Quel che deliziava Ettore e sua moglie Livia (a cui Joyce si ispirò per Anna Livia Plurabelle, eroina di “Finnegans Wake”) erano le tre lezioni settimanali in cui discutevano in inglese di Letterature pan europea. In più quando i critici italiani nel 1923 ignorarono “La coscienza di Zeno”, Joyce, la cui pubblicazione nel 1922 di “Ulisse” lo aveva reso la voce della modernità, chiamò a raccolta i critici parigini perchè applaudissero Zeno. A suo vantaggio l'indigente esule irlandese oltre al pagamento mensile anticipato per le lezioni aveva anche due attenti uditori e commentatori.

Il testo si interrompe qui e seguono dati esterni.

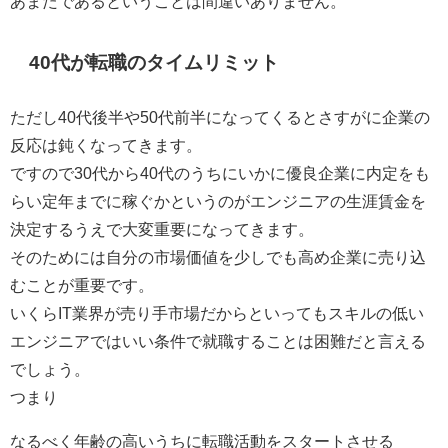
あまたであるということ
は間違いありません。
40代が転職のタイムリミット
ただし40代後半や50代前半になってくるとさすがに企業の
反応は鈍くなってきます。
ですので
30代から40代のうちにいかに優良企業に内定をも
らい定年までに稼ぐかというのがエンジニアの生涯賃金を
決定するうえで大変重要
になってきます。
そのためには自分の市場価値を少しでも高め企業に売り込
むことが重要です。
いくら
IT業界が売り手市場だからといってもスキルの低い
エンジニアではいい条件で就職することは困難だと言える
でしょう。
つまり
なるべく年齢の高いうちに転職活動をスタートさせる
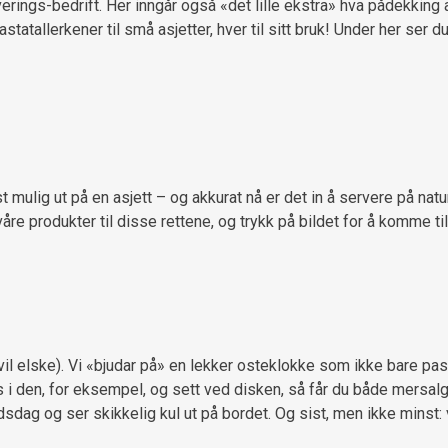
ings-bedrift. Her inngår også «det lille ekstra» hva pådekking an
statallerkener til små asjetter, hver til sitt bruk! Under her ser d
mulig ut på en asjett – og akkurat nå er det in å servere på naturm
re produkter til disse rettene, og trykk på bildet for å komme til
 vil elske). Vi «bjudar på» en lekker osteklokke som ikke bare pas
 i den, for eksempel, og sett ved disken, så får du både mersalg
sdag og ser skikkelig kul ut på bordet. Og sist, men ikke minst: 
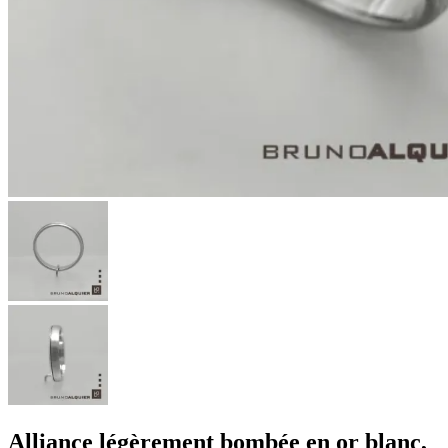
Alliance légèrement bombée en or blanc,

La prima reazione favorevole del pubblico alla sua novella popolare dublinese “I morti” fu quella di Ettore e Livia e questo gli sollevò il morale. Senza parlare Livia offerse una rosa a Joyce mentre Ettore gli svelò i suoi precedenti romanzi pubblicati privatamente e disprezzati dai critici. “Una vita” e “Senilità” scritti in italo-triestino popolare furono disprezzati perchè non lavati nell'Arno, ma l'autore insistette in quello che Montale definì "italiano da contabili".

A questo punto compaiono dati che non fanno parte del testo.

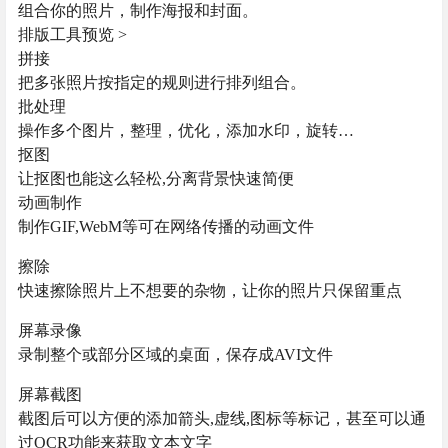
组合你的照片，制作海报和封面。
排版工具预览 >
拼接
把多张照片按指定的规则进行排列组合。
批处理
操作多个图片，整理，优化，添加水印，旋转…
抠图
让抠图也能这么轻松,分离背景快速简便
动画制作
制作GIF,WebM等可在网络传播的动画文件
擦除
快速擦除照片上不想要的杂物，让你的照片只保留重点
屏幕录像
录制整个或部分区域的桌面，保存成AVI文件
屏幕截图
截图后可以方便的添加箭头,虚线,图标等标记，甚至可以通
过OCR功能来获取文本文字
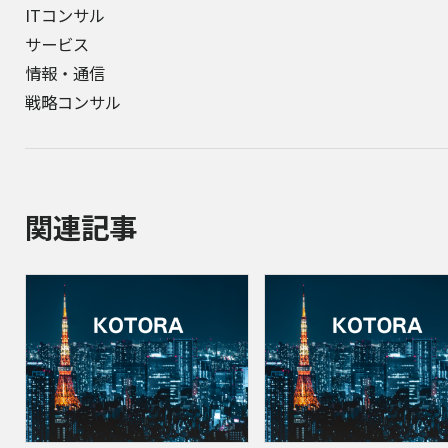
ITコンサル
サービス
情報・通信
戦略コンサル
関連記事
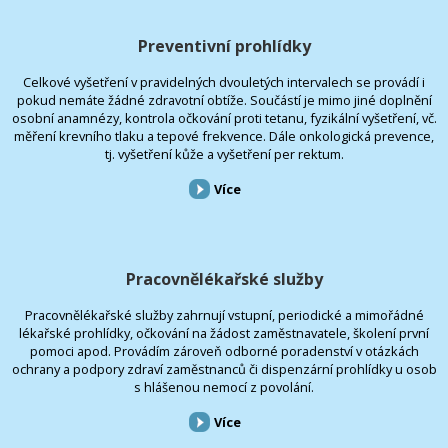
Preventivní prohlídky
Celkové vyšetření v pravidelných dvouletých intervalech se provádí i
pokud nemáte žádné zdravotní obtíže. Součástí je mimo jiné doplnění
osobní anamnézy, kontrola očkování proti tetanu, fyzikální vyšetření, vč.
měření krevního tlaku a tepové frekvence. Dále onkologická prevence,
tj. vyšetření kůže a vyšetření per rektum.
Více
Pracovnělékařské služby
Pracovnělékařské služby zahrnují vstupní, periodické a mimořádné
lékařské prohlídky, očkování na žádost zaměstnavatele, školení první
pomoci apod. Provádím zároveň odborné poradenství v otázkách
ochrany a podpory zdraví zaměstnanců či dispenzární prohlídky u osob
s hlášenou nemocí z povolání.
Více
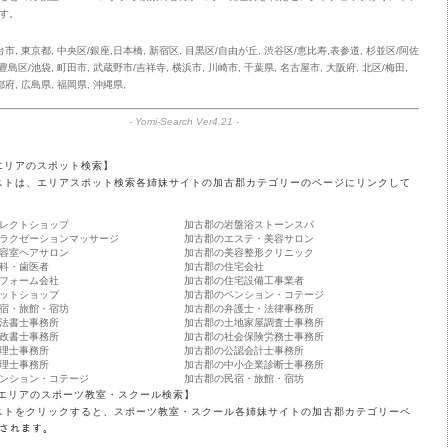
す。
台市
,
東京都
,
中央区/銀座,日本橋
,
新宿区
,
目黒区/自由が丘
,
渋谷区/恵比寿,表参道
,
杉並区/阿佐
豊島区/池袋
,
町田市
,
武蔵野市/吉祥寺
,
横浜市
,
川崎市
,
千葉県
,
名古屋市
,
大阪府
,
北区/梅田
,
都府
,
広島県
,
福岡県
,
沖縄県
,
-
Yomi-Search Ver4.21
-
エリアのスポット検索】
ストは、エリアスポット検索各姉妹サイトの加古郡カテゴリーのページにリンクして
レクトショップ
加古郡の岩盤浴ストーンスパ
ラクゼーションマッサージ
加古郡のエステ・美容サロン
容室ヘアサロン
加古郡の美容整形クリニック
科・歯医者
加古郡の住宅会社
フォーム会社
加古郡の住宅設備工事業者
ットショップ
加古郡のペンション・コテージ
宿・旅館・宿坊
加古郡の弁護士・法律事務所
法書士事務所
加古郡の土地家屋調査士事務所
政書士事務所
加古郡の社会保険労務士事務所
理士事務所
加古郡の公認会計士事務所
理士事務所
加古郡の中小企業診断士事務所
ンション・コテージ
加古郡の民宿・旅館・宿坊
 エリアのスポーツ教室・スクール検索】
ストをクリックすると、スポーツ教室・スクール各姉妹サイトの加古郡カテゴリーペ
ｦされます。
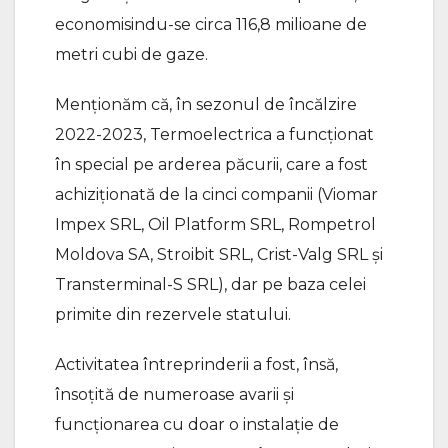
economisindu-se circa 116,8 milioane de
metri cubi de gaze.
Menţionăm că, în sezonul de încălzire
2022-2023, Termoelectrica a funcţionat
în special pe arderea păcurii, care a fost
achiziţionată de la cinci companii (Viomar
Impex SRL, Oil Platform SRL, Rompetrol
Moldova SA, Stroibit SRL, Crist-Valg SRL şi
Transterminal-S SRL), dar pe baza celei
primite din rezervele statului.
Activitatea întreprinderii a fost, însă,
însoţită de numeroase avarii şi
funcţionarea cu doar o instalaţie de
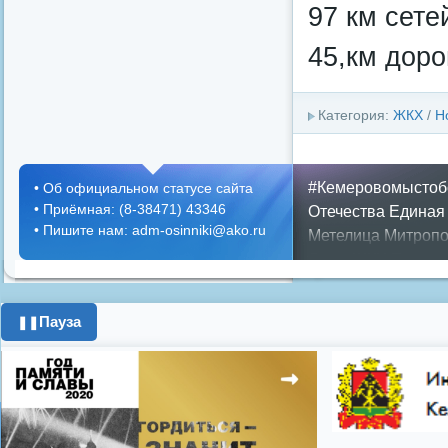
97 км сете
45,км доро
Категория:
ЖКХ
/
Н
#Кемеровомыстоб
•
Об официальном статусе сайта
•
Приёмная: (8-38471) 43346
Отечества
Единая
•
Пишите нам: adm-osinniki@ako.ru
Метелица
Митропо
Днем ЖКХ
Полож
Противопожарная 
день города
ипоте
Пауза
❚❚
поздравления с 8 
цифровое телеви
Показать все теги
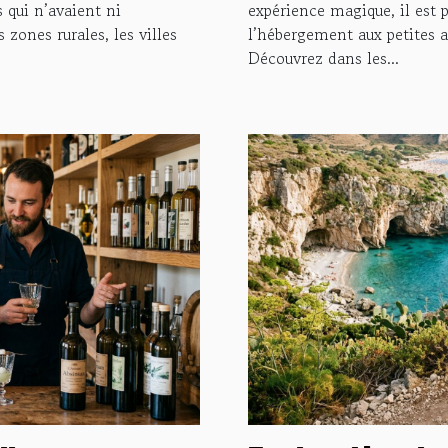
s qui n’avaient ni
expérience magique, il est p
 zones rurales, les villes
l’hébergement aux petites at
Découvrez dans les...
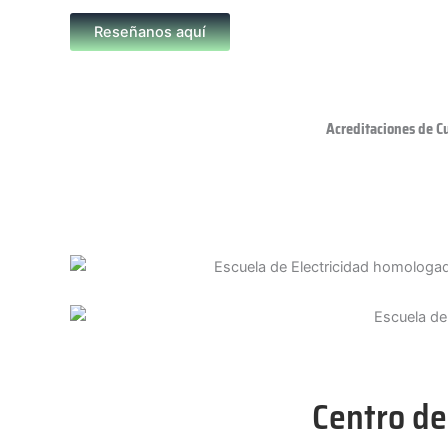
Reseñanos aquí
Acreditaciones de C
Centro de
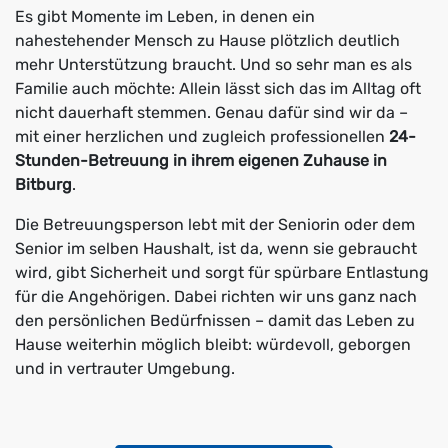
Es gibt Momente im Leben, in denen ein
nahestehender Mensch zu Hause plötzlich deutlich
mehr Unterstützung braucht. Und so sehr man es als
Familie auch möchte: Allein lässt sich das im Alltag oft
nicht dauerhaft stemmen. Genau dafür sind wir da –
mit einer herzlichen und zugleich professionellen
24-
Stunden-Betreuung in ihrem eigenen Zuhause in
Bitburg
.
Die Betreuungsperson lebt mit der Seniorin oder dem
Senior im selben Haushalt, ist da, wenn sie gebraucht
wird, gibt Sicherheit und sorgt für spürbare Entlastung
für die Angehörigen. Dabei richten wir uns ganz nach
den persönlichen Bedürfnissen – damit das Leben zu
Hause weiterhin möglich bleibt: würdevoll, geborgen
und in vertrauter Umgebung.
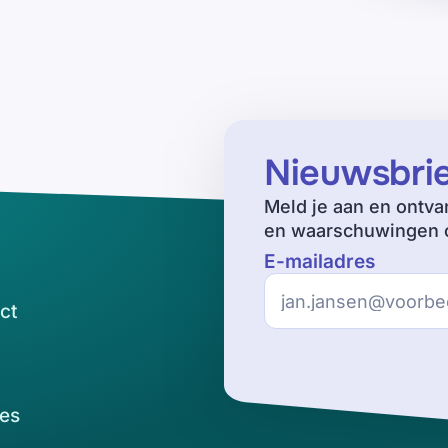
Nieuwsbri
Meld je aan en ontva
en waarschuwingen o
E-mailadres
ct
es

Joyce, critico sempre molto severo, invece paragonò favorevolmente Ettore ad Anatole France, notando come il suo uso del monologo interiore dell'avanguardia francese fosse il primo del genere in Italia.
Svevo fu spinto a iniziare il flusso di “Coscienza di Zeno” (1923) mentre i due autori discussero ogni particolare del progetto di “Ulisse” (1922) in interminabili passeggiate per Trieste. Non è un mistero che i loro diversissimi alter ego in un “Ulisse” scritto nel volgare demotico della piccola borghesia dublinese siano Stephen Dedalus e Leopold Bloom. Nell'uso di questo tipo di linguaggio entrambi anticiparono il gergo populista dei caporali Mussolini, Hitler e Stalin.
I miti infranti di Omero e Dante venivano riscritti in gergo dal Modernismo. La sconcertante frammentazione del dopoguerra nel 1919-23 degli sbaragliati imperi terrestri: austro-ungarico, ottomano, russo, tedesco aveva trovato la sua voce poliforma in particolare nel mondo onirico sibillino e multilingue di “La Veglia di Finnegan”.
Nel 1919 Trieste, terza città dell'Austria e suo unico porto divenne da un giorno all'altro un faro del fascismo italiano, mentre nel 1922 Dublino, la seconda città dell'Impero britannico, con un un milione e mezzo di abitanti, divenne, per Joyce, la capitale clerical fascista del nuovo Stato libero irlandese. Dal 1915, preso in mezzo al conflitto mondiale, fu profugo di guerra a Zurigo, ma sempre con la foto di Svevo sulla sua scrivania, mentre la risolutezza di Joyce pur di lontano ispirava Svevo.
La sola minoranza etnica a non formare uno stato europeo tra il 1918 e il 1923 fu quella ebraica, che secondo Joyce aveva affinità con gli irlandesi, che avevano subito un profondo sovvertimento della propria cultura. Però a Dublino c'erano solo 2000 ebrei.
Ed ecco entrare in scena un corpulento ebreo di mezza età non praticante (Svevo/Bloom), sposato con una cattolica, convertita per interesse. Bloom non solo non è circonciso ma va pazzo per le frattaglie di maiale non kasher. Per Svevo «Non è la religione che rende ebreo un uomo, ma la vita». Bloom è tradito dalla moglie Marion/Beatrice/Penelope. Accompagna Stephen Dedalus/James Joyce, cattolico istruito dai Gesuiti ma non più praticante in un giro di 24 ore di Dublino seguendo le "stazioni" trasposte della narrazione dell'Odissea il 16 giugno 1904. Joyce dichiara: «Non sono più cattolico, ma sarò sempre gesuita».
Questo e altro racconta lo storico e romanziere Stanley Price nel volume “James Joyce and Italo Svevo. A story of a friendship”, Somervile Press.